• **How to complete this task**
Work out how many lines in the data below contain "Sources", and state that count with nothing added.

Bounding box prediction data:
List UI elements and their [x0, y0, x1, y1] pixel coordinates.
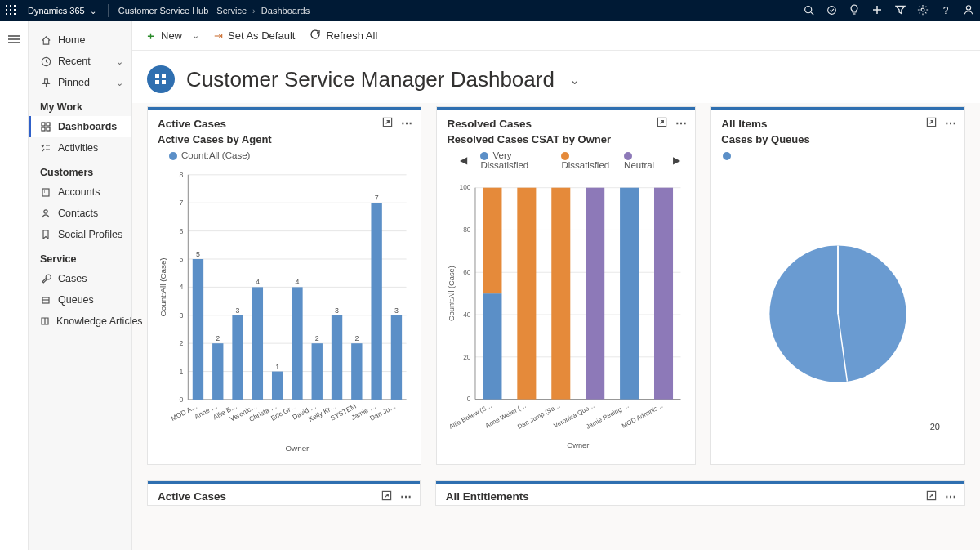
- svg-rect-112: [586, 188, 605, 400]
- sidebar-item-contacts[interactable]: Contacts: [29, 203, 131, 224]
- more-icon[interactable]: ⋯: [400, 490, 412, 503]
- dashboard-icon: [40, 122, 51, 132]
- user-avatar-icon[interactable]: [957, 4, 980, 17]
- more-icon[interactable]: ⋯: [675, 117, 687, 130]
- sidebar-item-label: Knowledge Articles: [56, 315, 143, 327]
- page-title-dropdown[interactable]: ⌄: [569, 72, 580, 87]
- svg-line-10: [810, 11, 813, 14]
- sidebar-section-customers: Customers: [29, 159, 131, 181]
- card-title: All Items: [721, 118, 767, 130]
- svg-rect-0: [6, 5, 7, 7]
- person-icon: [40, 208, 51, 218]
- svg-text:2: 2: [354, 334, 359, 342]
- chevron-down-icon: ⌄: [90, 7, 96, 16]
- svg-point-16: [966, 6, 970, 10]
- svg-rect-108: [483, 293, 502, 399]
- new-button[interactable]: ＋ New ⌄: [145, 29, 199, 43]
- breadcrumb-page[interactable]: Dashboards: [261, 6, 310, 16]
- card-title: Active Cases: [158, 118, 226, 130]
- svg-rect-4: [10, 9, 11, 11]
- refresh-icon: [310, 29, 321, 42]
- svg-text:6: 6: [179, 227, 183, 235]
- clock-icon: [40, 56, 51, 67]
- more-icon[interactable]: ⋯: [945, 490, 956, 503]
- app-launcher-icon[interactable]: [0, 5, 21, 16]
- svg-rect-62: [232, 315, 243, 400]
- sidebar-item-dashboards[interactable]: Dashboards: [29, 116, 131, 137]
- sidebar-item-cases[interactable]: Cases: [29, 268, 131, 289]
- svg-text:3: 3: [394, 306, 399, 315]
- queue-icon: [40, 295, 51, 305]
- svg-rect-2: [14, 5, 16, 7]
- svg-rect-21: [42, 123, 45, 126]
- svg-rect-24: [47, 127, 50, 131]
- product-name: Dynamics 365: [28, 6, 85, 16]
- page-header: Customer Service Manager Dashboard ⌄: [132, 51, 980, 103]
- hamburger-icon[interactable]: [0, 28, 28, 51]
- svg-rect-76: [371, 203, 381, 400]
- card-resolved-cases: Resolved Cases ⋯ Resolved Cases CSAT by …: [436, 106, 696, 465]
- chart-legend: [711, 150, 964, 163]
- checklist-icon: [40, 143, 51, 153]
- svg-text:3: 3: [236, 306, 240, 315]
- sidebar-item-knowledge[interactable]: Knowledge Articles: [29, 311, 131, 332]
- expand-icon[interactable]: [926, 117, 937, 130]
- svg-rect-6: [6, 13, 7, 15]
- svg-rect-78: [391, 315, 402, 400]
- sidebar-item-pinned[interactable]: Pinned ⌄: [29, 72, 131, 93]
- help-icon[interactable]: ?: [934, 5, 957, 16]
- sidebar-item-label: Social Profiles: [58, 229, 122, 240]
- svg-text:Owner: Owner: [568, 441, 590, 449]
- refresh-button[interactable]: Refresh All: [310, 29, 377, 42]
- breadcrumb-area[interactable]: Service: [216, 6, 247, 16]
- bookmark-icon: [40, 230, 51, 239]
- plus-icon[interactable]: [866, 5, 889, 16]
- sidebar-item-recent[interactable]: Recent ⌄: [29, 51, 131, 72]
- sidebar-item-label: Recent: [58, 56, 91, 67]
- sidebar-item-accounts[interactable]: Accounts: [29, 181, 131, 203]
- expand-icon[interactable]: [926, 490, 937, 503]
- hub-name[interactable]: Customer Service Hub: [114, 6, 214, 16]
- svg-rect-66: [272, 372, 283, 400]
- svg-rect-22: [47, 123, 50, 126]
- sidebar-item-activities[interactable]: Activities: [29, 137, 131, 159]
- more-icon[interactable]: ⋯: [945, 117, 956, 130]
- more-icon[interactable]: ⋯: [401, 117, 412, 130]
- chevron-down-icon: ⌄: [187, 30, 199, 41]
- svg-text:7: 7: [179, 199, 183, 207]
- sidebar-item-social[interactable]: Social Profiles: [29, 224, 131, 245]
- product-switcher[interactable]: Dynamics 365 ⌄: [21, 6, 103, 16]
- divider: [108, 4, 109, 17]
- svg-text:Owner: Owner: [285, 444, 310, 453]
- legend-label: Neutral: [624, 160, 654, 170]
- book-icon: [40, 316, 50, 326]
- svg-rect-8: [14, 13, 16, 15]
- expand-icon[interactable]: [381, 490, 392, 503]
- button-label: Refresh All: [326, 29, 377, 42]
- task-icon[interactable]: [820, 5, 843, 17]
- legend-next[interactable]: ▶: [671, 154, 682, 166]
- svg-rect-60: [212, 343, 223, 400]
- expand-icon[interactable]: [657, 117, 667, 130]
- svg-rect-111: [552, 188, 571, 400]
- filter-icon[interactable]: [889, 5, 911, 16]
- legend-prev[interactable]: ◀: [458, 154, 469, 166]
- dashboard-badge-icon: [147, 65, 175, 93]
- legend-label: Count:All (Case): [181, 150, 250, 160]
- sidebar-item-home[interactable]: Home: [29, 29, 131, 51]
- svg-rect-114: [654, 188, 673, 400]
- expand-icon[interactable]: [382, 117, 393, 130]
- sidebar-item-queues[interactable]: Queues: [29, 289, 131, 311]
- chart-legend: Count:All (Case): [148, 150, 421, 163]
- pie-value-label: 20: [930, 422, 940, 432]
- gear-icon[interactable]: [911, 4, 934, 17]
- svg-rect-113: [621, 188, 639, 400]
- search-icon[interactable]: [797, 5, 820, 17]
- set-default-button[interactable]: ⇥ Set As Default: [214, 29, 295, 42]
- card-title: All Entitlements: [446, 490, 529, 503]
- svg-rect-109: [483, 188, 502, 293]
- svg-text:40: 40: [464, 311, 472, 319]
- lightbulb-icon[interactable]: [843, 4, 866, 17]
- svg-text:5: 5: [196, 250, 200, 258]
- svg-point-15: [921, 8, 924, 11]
==
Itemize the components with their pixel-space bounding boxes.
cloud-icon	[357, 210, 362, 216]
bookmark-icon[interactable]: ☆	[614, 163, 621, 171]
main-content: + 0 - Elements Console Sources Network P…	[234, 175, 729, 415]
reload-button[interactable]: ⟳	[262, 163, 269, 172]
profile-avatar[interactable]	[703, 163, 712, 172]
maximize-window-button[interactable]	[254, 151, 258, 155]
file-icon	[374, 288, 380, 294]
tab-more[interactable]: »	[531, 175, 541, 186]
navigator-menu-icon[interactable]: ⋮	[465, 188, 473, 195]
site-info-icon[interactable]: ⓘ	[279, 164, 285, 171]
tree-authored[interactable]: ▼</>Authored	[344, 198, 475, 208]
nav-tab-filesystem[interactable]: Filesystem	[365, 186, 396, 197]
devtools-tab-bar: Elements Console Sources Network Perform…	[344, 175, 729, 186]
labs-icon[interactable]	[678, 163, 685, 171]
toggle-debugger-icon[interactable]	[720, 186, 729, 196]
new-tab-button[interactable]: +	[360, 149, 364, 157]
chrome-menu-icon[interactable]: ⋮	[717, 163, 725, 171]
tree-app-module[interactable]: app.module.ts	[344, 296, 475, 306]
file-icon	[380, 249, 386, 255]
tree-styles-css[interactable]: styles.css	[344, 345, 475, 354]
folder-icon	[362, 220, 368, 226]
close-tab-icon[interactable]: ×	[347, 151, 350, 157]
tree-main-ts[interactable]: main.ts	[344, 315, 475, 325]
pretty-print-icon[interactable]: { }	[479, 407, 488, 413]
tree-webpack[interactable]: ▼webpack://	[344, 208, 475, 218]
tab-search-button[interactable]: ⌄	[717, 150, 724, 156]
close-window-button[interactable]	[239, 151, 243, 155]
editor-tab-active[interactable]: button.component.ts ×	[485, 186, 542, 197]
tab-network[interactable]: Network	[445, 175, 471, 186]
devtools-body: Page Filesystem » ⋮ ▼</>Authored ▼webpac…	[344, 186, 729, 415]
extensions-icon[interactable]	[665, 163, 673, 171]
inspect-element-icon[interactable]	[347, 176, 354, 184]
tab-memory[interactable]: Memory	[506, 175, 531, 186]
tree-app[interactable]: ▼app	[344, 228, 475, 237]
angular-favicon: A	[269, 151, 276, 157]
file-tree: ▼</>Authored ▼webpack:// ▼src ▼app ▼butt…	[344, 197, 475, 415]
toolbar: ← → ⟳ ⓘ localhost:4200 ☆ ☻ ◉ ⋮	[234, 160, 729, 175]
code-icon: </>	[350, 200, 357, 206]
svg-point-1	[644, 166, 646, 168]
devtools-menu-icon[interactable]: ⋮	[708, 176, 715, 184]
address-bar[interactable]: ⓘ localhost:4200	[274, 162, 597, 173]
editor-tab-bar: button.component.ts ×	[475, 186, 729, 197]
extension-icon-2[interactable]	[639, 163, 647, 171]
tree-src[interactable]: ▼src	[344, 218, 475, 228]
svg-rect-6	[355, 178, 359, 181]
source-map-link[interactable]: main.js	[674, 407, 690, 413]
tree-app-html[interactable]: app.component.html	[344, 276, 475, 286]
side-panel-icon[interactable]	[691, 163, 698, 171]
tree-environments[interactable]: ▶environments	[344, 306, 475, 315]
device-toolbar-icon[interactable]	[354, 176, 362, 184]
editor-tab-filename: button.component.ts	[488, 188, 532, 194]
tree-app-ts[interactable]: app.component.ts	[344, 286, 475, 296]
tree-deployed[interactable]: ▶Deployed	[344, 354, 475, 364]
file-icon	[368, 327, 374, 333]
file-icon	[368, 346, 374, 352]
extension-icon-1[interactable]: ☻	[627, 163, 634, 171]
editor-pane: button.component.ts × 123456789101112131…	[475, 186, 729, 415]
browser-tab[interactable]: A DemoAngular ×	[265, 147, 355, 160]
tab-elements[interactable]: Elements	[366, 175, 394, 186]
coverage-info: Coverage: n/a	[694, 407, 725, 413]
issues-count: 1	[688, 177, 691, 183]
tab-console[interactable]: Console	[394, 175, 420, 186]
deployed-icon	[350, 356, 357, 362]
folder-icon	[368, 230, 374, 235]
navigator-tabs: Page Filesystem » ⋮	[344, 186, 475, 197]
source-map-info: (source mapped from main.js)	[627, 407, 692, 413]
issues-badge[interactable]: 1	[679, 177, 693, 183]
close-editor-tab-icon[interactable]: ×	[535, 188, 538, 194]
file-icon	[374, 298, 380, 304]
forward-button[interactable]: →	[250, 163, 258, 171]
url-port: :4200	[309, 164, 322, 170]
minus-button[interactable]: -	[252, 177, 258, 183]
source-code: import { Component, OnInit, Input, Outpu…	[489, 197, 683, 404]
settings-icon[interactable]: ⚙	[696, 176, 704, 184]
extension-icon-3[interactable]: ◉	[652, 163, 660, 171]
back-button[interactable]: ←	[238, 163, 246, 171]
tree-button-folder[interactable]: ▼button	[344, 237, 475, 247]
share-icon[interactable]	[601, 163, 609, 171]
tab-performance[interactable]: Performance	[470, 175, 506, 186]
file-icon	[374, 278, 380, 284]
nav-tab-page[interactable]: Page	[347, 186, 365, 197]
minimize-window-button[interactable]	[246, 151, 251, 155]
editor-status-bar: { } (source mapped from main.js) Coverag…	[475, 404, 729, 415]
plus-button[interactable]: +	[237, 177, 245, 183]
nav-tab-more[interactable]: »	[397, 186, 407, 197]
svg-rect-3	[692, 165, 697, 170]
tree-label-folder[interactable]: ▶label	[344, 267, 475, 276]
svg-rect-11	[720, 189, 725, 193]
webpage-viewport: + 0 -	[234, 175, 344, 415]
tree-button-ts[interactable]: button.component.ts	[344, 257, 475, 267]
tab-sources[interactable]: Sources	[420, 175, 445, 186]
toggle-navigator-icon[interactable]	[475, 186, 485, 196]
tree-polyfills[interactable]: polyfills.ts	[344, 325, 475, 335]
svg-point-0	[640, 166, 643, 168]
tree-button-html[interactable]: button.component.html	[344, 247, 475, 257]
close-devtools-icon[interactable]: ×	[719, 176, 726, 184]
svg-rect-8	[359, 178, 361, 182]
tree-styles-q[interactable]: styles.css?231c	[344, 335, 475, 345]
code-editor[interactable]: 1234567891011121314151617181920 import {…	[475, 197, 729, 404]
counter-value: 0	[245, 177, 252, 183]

• **Your solution**
3